The Pharmacogenomic Clinical Annotation Tool
Mozilla Public License 2.0
120 stars 39 forks source link

Phasing ambiguity question #152

Closed anh151 closed 1 year ago

anh151 commented 1 year ago

PharmCAT version 2.4.0

We previously discussed how different scenarios are handled when it comes to assuming the phasing of variants when the input data is unphased. I just want to get some clarity and make sure the behavior in these two examples is intentional.

Example 1: SLCO1B1 chr12:21176804A>G: 1/1 chr12:21176879C>A: 0/1 chr12:21196951A>G: 0/1 chr12:21206031A>G: 0/1

image

PharmCAT: 37/43 or 14/44

Example 2: CYP2C19

chr10:94775367A>G: 0/1 chr10:94775507G>A: 0/1 chr10:94781859G>A: 0/1 chr10:94842866A>G: 1/1

image

PharmCAT: 1/2

To me both examples have the same ambiguity in phasing and should be handled the same. Is there a reason for the difference?

Thanks,

Andrew

katrinsangkuhl commented 1 year ago

For the score, the Named Allele matcher counts every position of the reference allele and for the other alleles the defining positions. For scenarios where the included variants in an unphased sample can be matched to one allele and the second allele is reference, this will result in a higher score compared to the possibility that the same variants also match to two non-reference star alleles.

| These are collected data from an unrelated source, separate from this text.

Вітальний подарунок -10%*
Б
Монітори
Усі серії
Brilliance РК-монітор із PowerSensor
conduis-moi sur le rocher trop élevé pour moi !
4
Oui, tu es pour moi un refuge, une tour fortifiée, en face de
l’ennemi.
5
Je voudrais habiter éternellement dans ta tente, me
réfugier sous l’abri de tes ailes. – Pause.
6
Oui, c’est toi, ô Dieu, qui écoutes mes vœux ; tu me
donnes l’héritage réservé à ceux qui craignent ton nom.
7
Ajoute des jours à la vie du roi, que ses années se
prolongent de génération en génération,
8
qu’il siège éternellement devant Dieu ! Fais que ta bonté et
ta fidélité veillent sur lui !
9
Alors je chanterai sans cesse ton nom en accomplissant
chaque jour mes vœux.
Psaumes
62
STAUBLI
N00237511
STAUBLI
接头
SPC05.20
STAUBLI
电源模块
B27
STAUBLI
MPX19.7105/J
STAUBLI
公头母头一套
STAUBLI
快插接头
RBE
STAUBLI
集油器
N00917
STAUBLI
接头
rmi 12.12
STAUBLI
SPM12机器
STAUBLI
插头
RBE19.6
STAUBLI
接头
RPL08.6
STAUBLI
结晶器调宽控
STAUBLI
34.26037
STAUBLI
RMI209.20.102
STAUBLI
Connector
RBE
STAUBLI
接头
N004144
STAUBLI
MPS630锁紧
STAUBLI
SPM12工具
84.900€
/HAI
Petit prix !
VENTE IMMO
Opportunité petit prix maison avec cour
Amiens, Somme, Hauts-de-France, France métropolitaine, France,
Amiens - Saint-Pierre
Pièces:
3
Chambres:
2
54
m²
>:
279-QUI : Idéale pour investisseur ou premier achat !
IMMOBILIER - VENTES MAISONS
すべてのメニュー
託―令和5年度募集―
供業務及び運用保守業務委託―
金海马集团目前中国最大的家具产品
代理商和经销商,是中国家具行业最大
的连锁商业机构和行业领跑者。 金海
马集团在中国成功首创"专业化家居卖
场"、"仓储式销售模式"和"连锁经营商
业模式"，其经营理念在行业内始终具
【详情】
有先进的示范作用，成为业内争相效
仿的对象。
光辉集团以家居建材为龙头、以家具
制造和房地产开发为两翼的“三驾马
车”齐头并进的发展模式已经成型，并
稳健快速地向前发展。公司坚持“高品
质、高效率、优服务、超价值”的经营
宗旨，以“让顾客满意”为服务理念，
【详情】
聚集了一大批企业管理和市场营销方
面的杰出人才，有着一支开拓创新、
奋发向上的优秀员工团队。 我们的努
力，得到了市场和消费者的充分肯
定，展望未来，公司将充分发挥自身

CYP2C19 is special in the sense that 1 (historically reference allele) had several sub alleles for which just one, CYP2C191A and in PharmVar 1.001, matched the Reference Sequence (RefSeq), while all other 1 sub alleles had the variant at this position. The RefSeq has 80161A (c.991A) while nearly all CYP2C19 star alleles, including 1 sub alleles have 80161G (c.991G). In June 2020 PharmVar introduced 38 as star allele to match the CYP2C19 RefSeq and the CYP2C19*1 core allele is now defined by the amino acid p.I331V.

Prior to this CYP2C191 was the designated reference allele. We kept the behavior that for CYP2C191 (in addition to 38) all positions are counted when matching. Therefore, 1/2 gets a higher score compared to 2/11. When you set the option to get an output of all matches, 2/*11 will be included.